← 最新記事一覧

『Path of Exile』開発者が語る「プレイヤーにアンケートを取るな」その真意とは?開発者はゲームのビジョンをどう持つべきか

2026年05月28日 | #ゲーム | GamesRadar+

『Path of Exile』開発者が語る「プレイヤーにアンケートを取るな」その真意とは?開発者はゲームのビジョンをどう持つべきか

『Path of Exile』の共同制作者であるChris Wilson氏が、ゲーム開発者に向けて「プレイヤーにアンケートを取るべきではない」と発言し、波紋を呼んでいます。Wilson氏は、人気ライブサービスゲームの開発経験が豊富で、現在は自身のスタジオ「Light Pattern」で未発表のプロジェクトを手掛けているとのこと。長年の経験から、プレイヤーの意見をどのように取り入れるべきかについて、非常に明確な見解を示しています。

プレイヤーは問題認識には長けているが、解決策は不得意

Wilson氏がアンケートを避ける最大の理由として、マジック:ザ・ギャザリングのヘッドデザイナーであるMark Rosewater氏の言葉を引用し、「あなたのオーディエンスは問題を見つけるのは得意だが、解決するのは苦手だ」と述べています。具体的には、ゲームのデザイン方向性を決める際にプレイヤーにアンケートを取るべきではない、としています。もちろん、プレイヤーの声に耳を傾けることは重要ですが、特定のトピックに関するフィードバックを求めたり、プレイ状況を観察したり、不満に注意を払ったりすることと、ゲームのビジョンをプレイヤーに決めさせることには大きな違いがある、とのことです。

アンケートがゲーム開発にもたらす4つの問題点

Wilson氏は、プレイヤーにゲームの全体的な方向性を決めさせてはいけない理由を4つ挙げています。まず1つ目は、開発側に明確なビジョンがないように見えてしまうことです。プレイヤーにゲームの機能をアンケートで選ばせることで、開発者が何が重要なのか理解していない、あるいはゲームを十分に理解していない、という印象を与えてしまう可能性があります。2つ目は、アンケートが機能に対する誤った期待を生み出すことです。一度アイデアを提示し、意見を求めると、それが実現する可能性があるとプレイヤーは受け取ってしまい、実現に向けて運動したり、期待したりするようになります。3つ目は、プレイヤーは問題を発見・報告するのは得意でも、プロの開発者ではないため、解決策を見つけるのは得意ではないという点です。「フラストレーションを感じる、報酬がない、不公平、混乱する」といった問題に関するプレイヤーのフィードバックは非常に価値があるものの、彼らが提案する解決策は、ゲーム全体のバランスを考慮していないため、正しいものとは限らない、としています。そして4つ目は、アンケート結果のサンプルに偏りが出る可能性です。サンプルが偏っていると、回答は自己中心的になり、質問が問題ではなく解決策に焦点を当ててしまうため、アンケートは役に立たないだけでなく、誤った方向に導いてしまう危険性がある、とWilson氏は警告しています。

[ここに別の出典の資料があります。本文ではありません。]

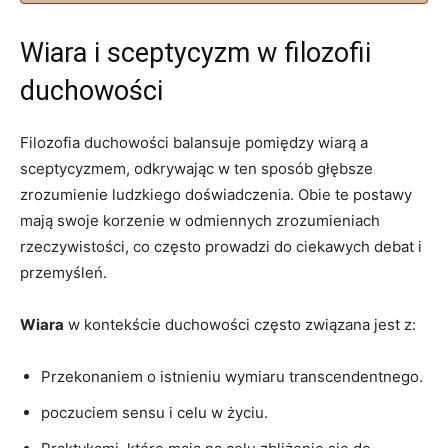
Wiara i sceptycyzm ‍w ⁢filozofii
duchowości
Filozofia duchowości balansuje⁤ pomiędzy wiarą a
sceptycyzmem, odkrywając w ten sposób głębsze
zrozumienie ludzkiego doświadczenia. Obie ⁤te postawy
mają swoje korzenie ⁢w odmiennych zrozumieniach
rzeczywistości, ⁣co ‍często prowadzi do ciekawych debat i ​
przemyśleń.
Wiara
w kontekście duchowości często związana⁤ jest z:
Przekonaniem⁣ o istnieniu ⁣wymiaru transcendentnego.
poczuciem ⁢sensu ​i celu‌ w życiu.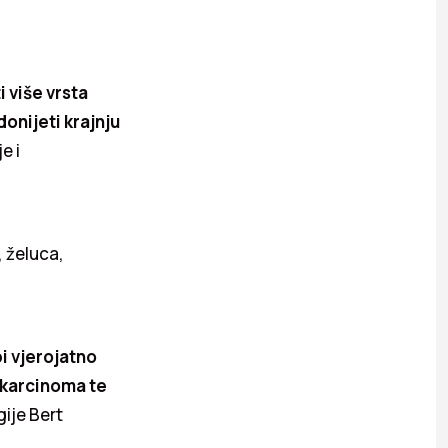
 više vrsta
onijeti krajnju
e i
, želuca,
bi vjerojatno
u karcinoma te
gije Bert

プレイヤーの声を聞くべきだが、ビジョンは開発者が持つべき

この問題は、特定のプレイヤー、特に声の大きいプレイヤーに最適化してしまい、コミュニティ全体ではなく短期的な不快感に反応してしまうことにつながるとWilson氏は指摘しています。また、より安全で明白なアイデアに流され、ゲームが本当に必要としている創造的な決断ができなくなる可能性も示唆しています。プレイヤーが短期的に反発するようなことでも、それがゲームに深みや意味、記憶に残るものをもたらす場合があるため、デザインの方向性は開発者が持つべきだ、と強調しています。Wilson氏は、開発者がプレイヤーの声を聞くことをやめるべきだとは言っておらず、むしろ継続すべきだとしつつも、「プレイヤーにゲームの変更方法を尋ねることには本当の危険がある」と注意を促しています。コミュニティの共通の不満点を注意深く聞き、その上でどのように対処すべきかを開発者自身が決定することが賢明なアドバイスだとしています。